The state’s ISTEP panel met for the second time Tuesday, with much of the discussion focusing on what the vision for the new assessment is. Many panel members struggled to agree on a shared goal.
The panel, established during the 2016 General Assembly, meets every month until December 2016 and will design a new state assessment to replace the ISTEP+. The 23-person panel is comprised of educators, legislators, state agency heads and business leaders.
At the beginning of Tuesday’s meeting, Marilyn Moran-Townsend, CEO of CVC Communications, said the group must have a goal for the assessment before digging into issues of technology, format and contract processes. This suggestion turned out to be complicated for much of the group.

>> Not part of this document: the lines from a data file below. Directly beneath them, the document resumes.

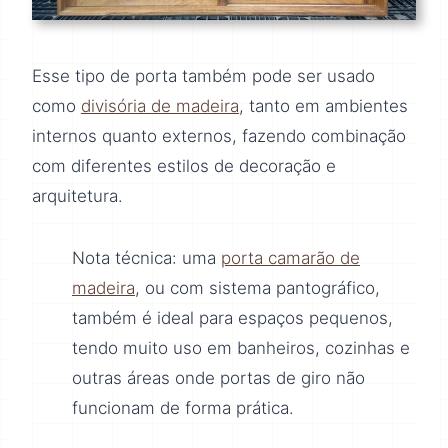
Esse tipo de porta também pode ser usado
como
divisória de madeira
, tanto em ambientes
internos quanto externos, fazendo combinação
com diferentes estilos de decoração e
arquitetura.
Nota técnica: uma
porta camarão de
madeira
, ou com sistema pantográfico,
também é ideal para espaços pequenos,
tendo muito uso em banheiros, cozinhas e
outras áreas onde portas de giro não
funcionam de forma prática.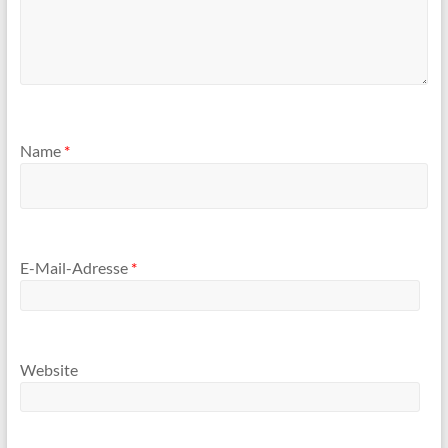
Name
*
E-Mail-Adresse
*
Website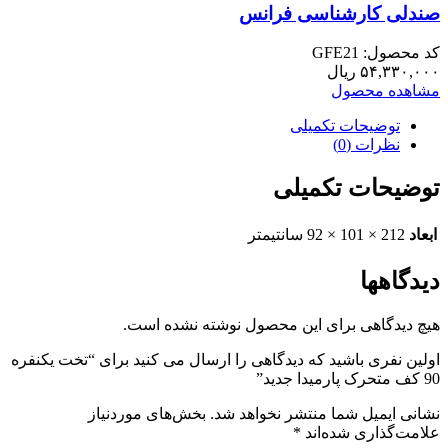
صندلی کارشناسی فرانس
کد محصول: GFE21
۵۴,۳۳۰,۰۰۰
ریال
مشاهده محصول
توضیحات تکمیلی
نظرات (0)
توضیحات تکمیلی
ابعاد
212 × 101 × 92 سانتیمتر
دیدگاهها
هیچ دیدگاهی برای این محصول نوشته نشده است.
اولین نفری باشید که دیدگاهی را ارسال می کنید برای “تخت یکنفره
90 کف متحرک پارمیدا جدید”
نشانی ایمیل شما منتشر نخواهد شد.
بخش‌های موردنیاز
علامت‌گذاری شده‌اند
*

Many of the educators that spoke up during the discussion, including Ft. Wayne Community Schools superintendent Wendy Robinson, want to have a more philosophical conversation about what this test would measure and what the state wants to know about student academic achievement.

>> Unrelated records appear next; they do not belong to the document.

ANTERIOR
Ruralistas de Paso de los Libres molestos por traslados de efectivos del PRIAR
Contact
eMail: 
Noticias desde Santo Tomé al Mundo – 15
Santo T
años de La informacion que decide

“I just don’t want to get into the weeds until I’m clear that everybody on this committee, we’re all focused on the same thing,” Robinson said. “Teachers don’t want to get rid of testing, they just want to make sure what you’re having them spend valuable time on is actually going to help them change practice to get to proficiency, because that’s the goal.”

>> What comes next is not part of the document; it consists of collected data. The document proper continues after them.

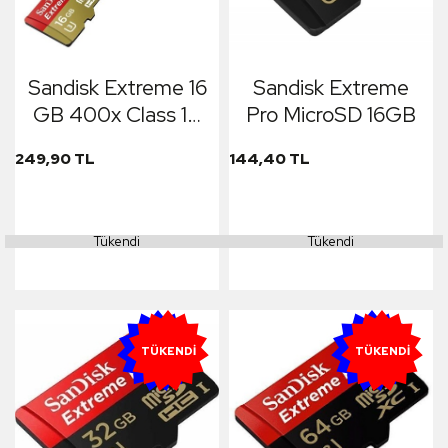
Sandisk Extreme 16
Sandisk Extreme
GB 400x Class 10
Pro MicroSD 16GB
U3
249,90 TL
144,40 TL
Tükendi
Tükendi
YENI
YENI
TÜKENDI
TÜKENDI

Scot Croner, superintendent of Blackford County Schools, brought up a specific goal he wants the panel to discuss. He says whenever the subject of testing has come up in recent years, people involved in the conversation say they want it to test if a student is ready for college or career. But how that actually plays out isn’t equal. He says students in his district’s welding program perform the worst on their End of Course Assessment with a 70 percent passage rate. But these same students have the highest passing rate for their industry exam, with 96 percent passing the welding exam. Which means they are ready for a career, but that’s not reflected on any state measurement.
“It’s mind numbingly painful to think we try to create these arbitrary tests that somehow measure college and career, when to my knowledge I think we know what college readiness means in the form of a test,” Croner said. ” It’s called the SAT and the ACT.”
While Croner and others wanted to have this vision set in stone before moving forward, many at the state level, including superintendent Glenda Ritz, Commissioner for Higher Education Teresa Lubbers and Representative Bob Behning, R-Indianapolis, were more focused on the logistics of format, technology and selection of a test vendor.
But discussions around these issues didn’t take place today. Before adjourning, Chair Nicole Fama asked the other 22 panel members to email her their individual visions for the test.
The panel has six more meetings before the December deadline to submit their redesign plan.